Monitoring Kafka Applications — Implementing Healthchecks and Tracking Lag | by Ivelina Yordanova | Apr, 2022

Photograph by Zhen Hu on Unsplash

Microservices usually use a mannequin of sending or replying to heartbeats/well being checks as a manner of offering standing data to reporting, scheduling, or orchestrating providers. These will not be solely necessary in the course of the regular life cycle of an software however usually additionally throughout the brand new model roll-out.
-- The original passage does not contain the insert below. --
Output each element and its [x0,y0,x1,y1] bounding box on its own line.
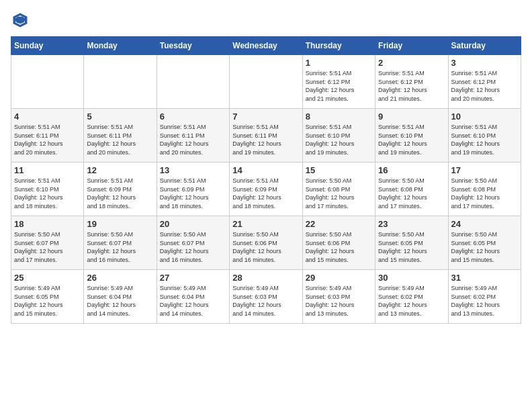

We’ll take a look at how the well being examine will be carried out utilizing the totally different libraries and abstractions, however first, let’s agree on what we’ll take into account when checking the well being of an software.

For a Kafka software the well being examine ought to purposefully fail in two instances:

  • There is a matter with the communication with Kafka — this is usually a momentary community blip, an unusually longer processing time that brought about failed heartbeat, and the patron bought kicked out or did not commit. These are the varieties of errors the place it is smart to trigger a restart (that’s what an orchestration system would do at any time when an occasion is taken into account to be unhealthy) as a result of they might most undoubtedly resolve on restart
  • There’s a important problem with the app that can’t be ignored and must be resolved earlier than any additional processing. What I imply is, if the app is processing streamed information and it can not skip or miss a single document. In that case, if there’s a bug within the app or one other app it interacts with and/or is dependent upon, that’s rendering all excellent data unprocessable, the app mustn’t commit any offsets and transfer forward. The one resolution is to cease and one straightforward manner to try this is to report being unhealthy, be restarted and hopefully, somebody fixes the bug shortly.
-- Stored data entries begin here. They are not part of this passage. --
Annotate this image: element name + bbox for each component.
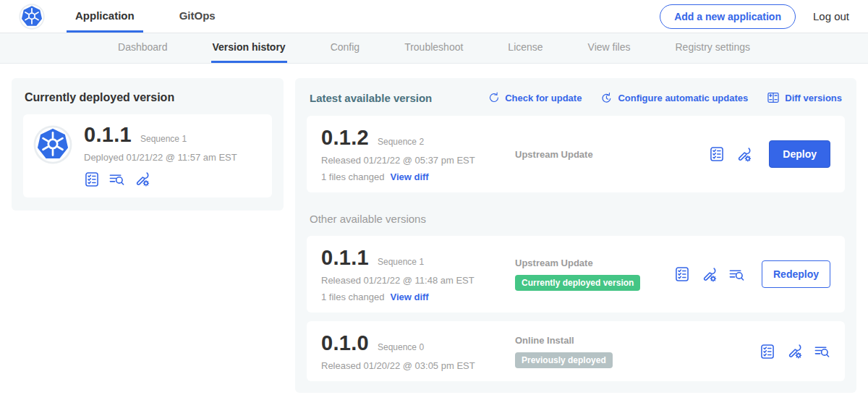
check-for-update-link[interactable]: Check for update [488,92,582,103]
release-notes-icon[interactable] [709,146,725,162]
view-diff-link[interactable]: View diff [390,171,428,182]
tab-version-history[interactable]: Version history [211,33,287,63]
version-status: Upstream Update Currently deployed versi… [496,258,674,291]
kubernetes-logo-icon [19,4,45,30]
version-source: Upstream Update [515,258,674,268]
view-logs-icon[interactable] [814,343,830,360]
other-versions-heading: Other available versions [310,213,842,225]
app-kubernetes-icon [33,125,72,164]
version-actions [760,343,830,360]
add-application-button[interactable]: Add a new application [660,4,796,29]
main-content: Currently deployed version 0.1.1 Sequenc… [0,64,868,407]
release-notes-icon[interactable] [674,266,690,282]
files-changed-text: 1 files changed [321,171,384,182]
diff-versions-link[interactable]: Diff versions [767,91,842,104]
auto-update-icon [600,92,613,104]
version-actions: Redeploy [674,260,830,288]
edit-config-icon[interactable] [736,146,752,163]
version-sequence: Sequence 2 [378,137,424,147]
tab-view-files[interactable]: View files [587,33,632,63]
tab-troubleshoot[interactable]: Troubleshoot [403,33,464,63]
check-for-update-label: Check for update [505,93,582,103]
tab-registry-settings[interactable]: Registry settings [674,33,752,63]
version-number: 0.1.0 [321,331,369,355]
release-notes-icon[interactable] [84,171,100,187]
configure-automatic-updates-label: Configure automatic updates [618,93,748,103]
deploy-button[interactable]: Deploy [769,140,830,168]
version-row-0-1-2: 0.1.2 Sequence 2 Released 01/21/22 @ 05:… [307,116,845,192]
panel-header: Latest available version Check for updat… [310,91,842,104]
tab-application[interactable]: Application [67,0,143,33]
currently-deployed-card: Currently deployed version 0.1.1 Sequenc… [12,78,284,211]
version-sequence: Sequence 0 [378,342,424,352]
version-info: 0.1.2 Sequence 2 Released 01/21/22 @ 05:… [321,126,496,182]
top-nav-tabs: Application GitOps [67,0,660,33]
refresh-icon [488,92,500,103]
version-source: Upstream Update [515,149,709,160]
version-info: 0.1.0 Sequence 0 Released 01/20/22 @ 03:… [321,331,496,371]
version-number: 0.1.1 [321,246,369,270]
logout-button[interactable]: Log out [813,10,849,22]
deployed-sequence: Sequence 1 [140,134,187,144]
version-row-0-1-0: 0.1.0 Sequence 0 Released 01/20/22 @ 03:… [307,321,845,381]
app-subnav: Dashboard Version history Config Trouble… [0,33,868,64]
version-released: Released 01/21/22 @ 11:48 am EST [321,275,496,286]
version-info: 0.1.1 Sequence 1 Released 01/21/22 @ 11:… [321,246,496,302]
tab-dashboard[interactable]: Dashboard [116,33,169,63]
version-status: Online Install Previously deployed [496,335,760,368]
configure-automatic-updates-link[interactable]: Configure automatic updates [600,92,748,104]
diff-versions-label: Diff versions [785,93,842,103]
tab-gitops[interactable]: GitOps [171,0,224,33]
diff-icon [767,91,780,104]
edit-config-icon[interactable] [786,343,803,360]
app-logo [19,0,45,33]
edit-config-icon[interactable] [701,266,718,283]
redeploy-button[interactable]: Redeploy [762,260,830,288]
deployed-version-number: 0.1.1 [84,123,132,147]
view-diff-link[interactable]: View diff [390,292,428,302]
version-number: 0.1.2 [321,126,369,150]
edit-config-icon[interactable] [134,171,150,187]
view-logs-icon[interactable] [728,266,745,283]
tab-license[interactable]: License [506,33,544,63]
status-badge-previously-deployed: Previously deployed [515,352,613,368]
version-released: Released 01/21/22 @ 05:37 pm EST [321,155,496,166]
top-nav: Application GitOps Add a new application… [0,0,868,33]
deployed-version-info: 0.1.1 Sequence 1 Deployed 01/21/22 @ 11:… [84,123,237,187]
version-status: Upstream Update [496,149,709,160]
tab-config[interactable]: Config [329,33,361,63]
top-nav-right: Add a new application Log out [660,0,849,33]
latest-version-title: Latest available version [310,92,488,104]
release-notes-icon[interactable] [760,344,775,360]
currently-deployed-title: Currently deployed version [25,91,271,104]
version-source: Online Install [515,335,760,346]
version-row-0-1-1: 0.1.1 Sequence 1 Released 01/21/22 @ 11:… [307,236,845,313]
files-changed-text: 1 files changed [321,292,384,302]
version-history-panel: Latest available version Check for updat… [295,78,856,393]
version-actions: Deploy [709,140,830,168]
version-sequence: Sequence 1 [378,257,424,267]
view-logs-icon[interactable] [109,171,125,187]
version-released: Released 01/20/22 @ 03:05 pm EST [321,360,496,371]
status-badge-currently-deployed: Currently deployed version [515,275,640,291]
deployed-version-card: 0.1.1 Sequence 1 Deployed 01/21/22 @ 11:… [23,114,272,197]
deployed-timestamp: Deployed 01/21/22 @ 11:57 am EST [84,152,237,163]
panel-actions: Check for update Configure automatic upd… [488,91,842,104]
Failures to course of particular person data attributable to issues with these data themselves, whether or not that’s their format, construction, or anything, shouldn’t be thought of within the well being examine. These minor points must be dealt with by sending these data to a DLQ (Lifeless Letter Queue), logging out the issue, and alert on it. What to do with the data within the DLQ goes out of the scope for this story.

The implementations of KafkaConsumer do not likely present a “state” out of the field, so the appliance wants to trace that throughout the entire lifecycle — from subscribing/assigning matter and partition, by polling, doubtlessly pausing, resuming, and shutting. An exception will be thrown at every of those phases and the transitions between them. The great and the dangerous of the scenario is that you just as a developer have full management of these key moments so it’s as much as you to deal with it proper — catch any Kafka associated exception, log it, alert on it and alter the cached state, used as a well being indicator.
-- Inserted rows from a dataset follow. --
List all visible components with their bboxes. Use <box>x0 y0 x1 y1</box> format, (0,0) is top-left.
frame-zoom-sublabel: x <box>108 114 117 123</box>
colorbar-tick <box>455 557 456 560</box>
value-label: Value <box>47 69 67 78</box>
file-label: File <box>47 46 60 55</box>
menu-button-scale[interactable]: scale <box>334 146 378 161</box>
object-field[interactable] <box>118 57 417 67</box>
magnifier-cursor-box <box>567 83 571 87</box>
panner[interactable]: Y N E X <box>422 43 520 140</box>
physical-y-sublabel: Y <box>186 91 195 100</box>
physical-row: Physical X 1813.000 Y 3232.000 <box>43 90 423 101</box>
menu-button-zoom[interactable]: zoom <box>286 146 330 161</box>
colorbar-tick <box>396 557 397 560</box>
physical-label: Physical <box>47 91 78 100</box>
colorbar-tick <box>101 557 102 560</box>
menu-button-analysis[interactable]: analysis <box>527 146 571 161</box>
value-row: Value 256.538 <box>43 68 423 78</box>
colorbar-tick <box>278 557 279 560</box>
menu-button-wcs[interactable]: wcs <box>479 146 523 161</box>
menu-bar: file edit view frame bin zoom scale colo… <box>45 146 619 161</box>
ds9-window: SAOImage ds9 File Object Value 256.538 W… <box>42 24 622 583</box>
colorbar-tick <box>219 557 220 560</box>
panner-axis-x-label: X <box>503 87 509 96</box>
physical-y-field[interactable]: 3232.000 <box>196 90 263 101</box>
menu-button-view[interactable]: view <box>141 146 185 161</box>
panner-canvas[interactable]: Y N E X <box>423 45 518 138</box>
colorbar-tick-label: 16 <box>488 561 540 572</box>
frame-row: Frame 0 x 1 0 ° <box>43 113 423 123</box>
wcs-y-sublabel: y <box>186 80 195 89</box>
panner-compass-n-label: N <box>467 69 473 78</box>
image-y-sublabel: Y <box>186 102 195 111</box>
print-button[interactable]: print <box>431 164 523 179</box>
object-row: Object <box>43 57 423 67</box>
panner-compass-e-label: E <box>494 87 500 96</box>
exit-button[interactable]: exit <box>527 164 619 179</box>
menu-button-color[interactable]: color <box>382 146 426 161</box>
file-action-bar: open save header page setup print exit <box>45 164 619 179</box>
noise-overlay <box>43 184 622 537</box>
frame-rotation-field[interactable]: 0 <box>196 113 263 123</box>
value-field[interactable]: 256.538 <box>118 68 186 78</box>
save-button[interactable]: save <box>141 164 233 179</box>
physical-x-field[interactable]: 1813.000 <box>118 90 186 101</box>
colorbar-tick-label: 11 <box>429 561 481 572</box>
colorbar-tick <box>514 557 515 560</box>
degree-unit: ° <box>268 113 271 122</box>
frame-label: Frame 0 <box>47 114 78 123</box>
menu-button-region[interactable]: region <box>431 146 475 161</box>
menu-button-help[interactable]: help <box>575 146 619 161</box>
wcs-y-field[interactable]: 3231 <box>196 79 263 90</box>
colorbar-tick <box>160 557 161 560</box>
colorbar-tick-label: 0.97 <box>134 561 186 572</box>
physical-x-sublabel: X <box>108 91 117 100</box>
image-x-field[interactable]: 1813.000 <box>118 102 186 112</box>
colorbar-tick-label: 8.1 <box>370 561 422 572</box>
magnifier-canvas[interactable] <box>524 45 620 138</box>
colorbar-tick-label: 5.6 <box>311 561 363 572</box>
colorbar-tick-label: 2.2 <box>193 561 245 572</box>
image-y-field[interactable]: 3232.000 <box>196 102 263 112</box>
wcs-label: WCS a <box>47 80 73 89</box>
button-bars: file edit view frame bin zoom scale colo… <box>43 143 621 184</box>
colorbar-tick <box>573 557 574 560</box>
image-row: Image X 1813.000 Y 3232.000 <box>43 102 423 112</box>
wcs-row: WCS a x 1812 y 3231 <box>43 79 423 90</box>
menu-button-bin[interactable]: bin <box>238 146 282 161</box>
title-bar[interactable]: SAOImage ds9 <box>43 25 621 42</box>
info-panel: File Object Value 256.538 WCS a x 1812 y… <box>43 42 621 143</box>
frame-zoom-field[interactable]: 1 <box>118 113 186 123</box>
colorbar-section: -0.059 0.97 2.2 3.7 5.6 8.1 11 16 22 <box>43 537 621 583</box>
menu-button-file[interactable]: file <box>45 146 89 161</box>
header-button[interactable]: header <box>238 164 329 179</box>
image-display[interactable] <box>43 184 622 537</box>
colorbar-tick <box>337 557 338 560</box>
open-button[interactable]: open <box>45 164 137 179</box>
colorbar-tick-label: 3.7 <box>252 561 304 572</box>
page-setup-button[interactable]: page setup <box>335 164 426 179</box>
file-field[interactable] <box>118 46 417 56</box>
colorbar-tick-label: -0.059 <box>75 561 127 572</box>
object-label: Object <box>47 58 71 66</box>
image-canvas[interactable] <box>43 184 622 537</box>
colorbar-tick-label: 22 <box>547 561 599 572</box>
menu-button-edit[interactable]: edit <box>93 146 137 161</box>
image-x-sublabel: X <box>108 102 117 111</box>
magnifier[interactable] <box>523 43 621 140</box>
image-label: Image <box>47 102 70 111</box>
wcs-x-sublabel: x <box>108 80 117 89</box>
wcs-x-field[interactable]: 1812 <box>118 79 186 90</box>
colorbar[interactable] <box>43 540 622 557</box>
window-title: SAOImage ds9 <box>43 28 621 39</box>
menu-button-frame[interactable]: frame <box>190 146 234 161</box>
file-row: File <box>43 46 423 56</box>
The important thing factor to notice right here is that KafkaConsumer might be operating in a single thread and the request checking the well being might be dealt with in one other so be sure to deal with the cached state correctly.

In one of my previous posts, I described intimately one resolution coping with a number of threads and states in an app like this. Primarily, the app must hold a State and have certainly one of them being ERROR.

enum State 
enjoyable isHealthy(): Boolean
return this != ERROR

Then in your well being examine endpoint, all you want is to examine state.isHealthy(). With Spring, that might look one thing like this:

class HealthCheckIndicator: HealthCheckIndicator {
override enjoyable well being(): Well being
return if(state.isHealthy())
Well being.up()
Well being.down()

Internally, KafkaStreams makes use of a traditional KafkaProducer and KafkaConsumer, however the abstraction provides a few neat options (effectively not solely a pair however a pair helpful on this context) — it supplies a technique to get the present state, and what’s extra, calling it’s thread-safe.

There are seven potential values for the KafkaStreams.State:

  • CREATED — at the beginning of the life cycle
  • RUNNING — able to devour or consuming
  • REBALANCING — the patron group is rebalancing
  • PENDING_SHUTDOWN — transition state from any of the above to NOT_RUNNING
  • NOT_RUNNING — stopped because of the conventional life cycle by calling shut()
  • PENDING_ERROR — transition state to ERROR
  • ERROR — the stream can not get well by itself

The final two will be reported as “down” or “unhealthy.”

The Spring implementation is even additional indifferent from the low-level ideas and supplies a fancier manner of monitoring the state. You’ll be able to register a StateListenerwhen you create your stream efficiently. The interface is virtually a client, receiving the brand new and the previous state of the stream on every transition.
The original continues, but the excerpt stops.